There was hardly enough space inside her for her orgasm. It’d swelled up and raced out to the tips of the toes and fingers of her, almost ripped her face off when she screamed it out. He’d said ‘Fuck!’ right in her ear when he came. Before that there was no sex talk. No talk at all. She liked it like that: fast with the barest minimum of touchy-feely-tonguey-fingery pre-amble.

After sex she preferred silence. She didn’t mind talking, as long as it wasn’t about what had gone before. (Some man had once said he thought the sex had lacked polish. She’d imagined spraying his cock with Pledge.)

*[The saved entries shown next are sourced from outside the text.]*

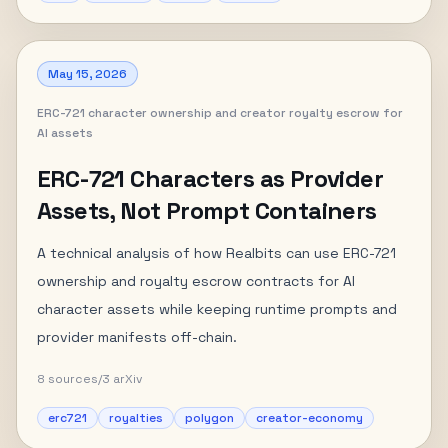
May 15, 2026
ERC-721 character ownership and creator royalty escrow for
AI assets
ERC-721 Characters as Provider
Assets, Not Prompt Containers
A technical analysis of how Realbits can use ERC-721
ownership and royalty escrow contracts for AI
character assets while keeping runtime prompts and
provider manifests off-chain.
8
sources
/
3
arXiv
erc721
royalties
polygon
creator-economy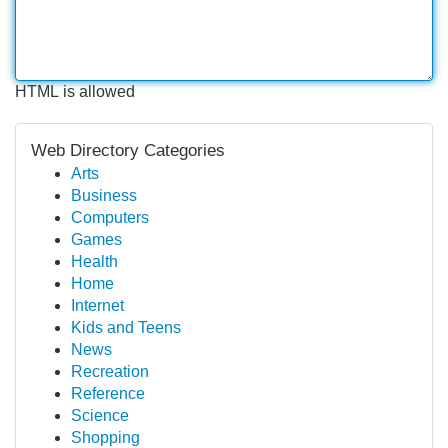
HTML is allowed
Web Directory Categories
Arts
Business
Computers
Games
Health
Home
Internet
Kids and Teens
News
Recreation
Reference
Science
Shopping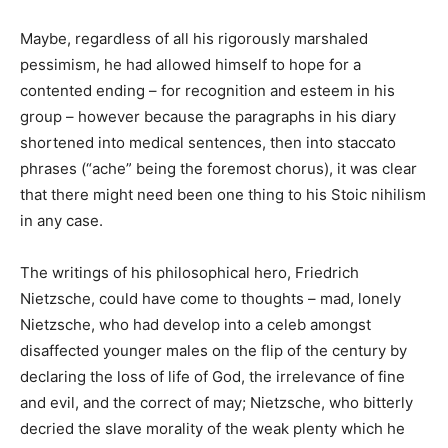
Maybe, regardless of all his rigorously marshaled
pessimism, he had allowed himself to hope for a
contented ending – for recognition and esteem in his
group – however because the paragraphs in his diary
shortened into medical sentences, then into staccato
phrases (“ache” being the foremost chorus), it was clear
that there might need been one thing to his Stoic nihilism
in any case.
The writings of his philosophical hero, Friedrich
Nietzsche, could have come to thoughts – mad, lonely
Nietzsche, who had develop into a celeb amongst
disaffected younger males on the flip of the century by
declaring the loss of life of God, the irrelevance of fine
and evil, and the correct of may; Nietzsche, who bitterly
decried the slave morality of the weak plenty which he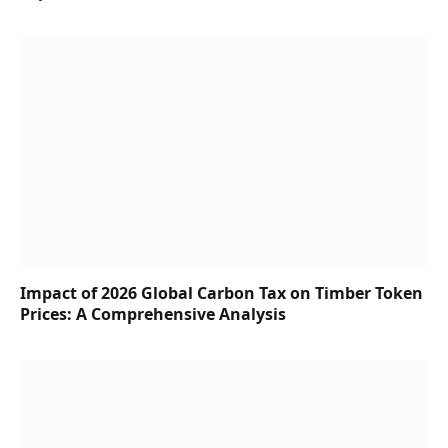
Impact of 2026 Global Carbon Tax on Timber Token
Prices: A Comprehensive Analysis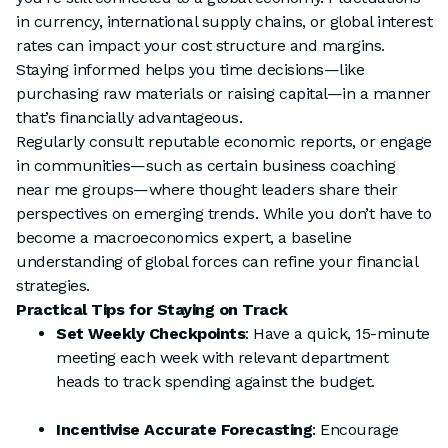
in currency, international supply chains, or global interest
rates can impact your cost structure and margins.
Staying informed helps you time decisions—like
purchasing raw materials or raising capital—in a manner
that’s financially advantageous.
Regularly consult reputable economic reports, or engage
in communities—such as certain business coaching
near me groups—where thought leaders share their
perspectives on emerging trends. While you don’t have to
become a macroeconomics expert, a baseline
understanding of global forces can refine your financial
strategies.
Practical Tips for Staying on Track
Set Weekly Checkpoints
: Have a quick, 15-minute
meeting each week with relevant department
heads to track spending against the budget.
Incentivise Accurate Forecasting
: Encourage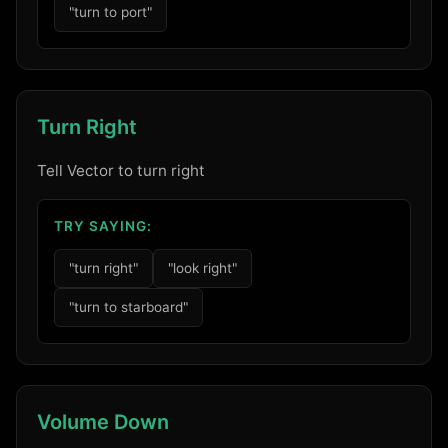
"turn to port"
Turn Right
Tell Vector to turn right
TRY SAYING:
"turn right"
"look right"
"turn to starboard"
Volume Down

That time, under the bricks, she lay there afterwards, letting her mind wander. About how he’d walked up to her in the pub, taken her hand, marched her out. About how she didn’t know him from Adam. About how he could’ve produced a knife, ripped her open, surgeon-slick, grabbed her guts and flung them at the slime-damp walls to stick like done spaghetti. About how she’d have to see if there was anything to be forged from the encounter. And how she definitely wasn’t going to tell her friends. She didn’t want their interpretations all over it.

She often remembers that first time they had sex. She just can’t remember the last. Except that there were no bricks, no starlings.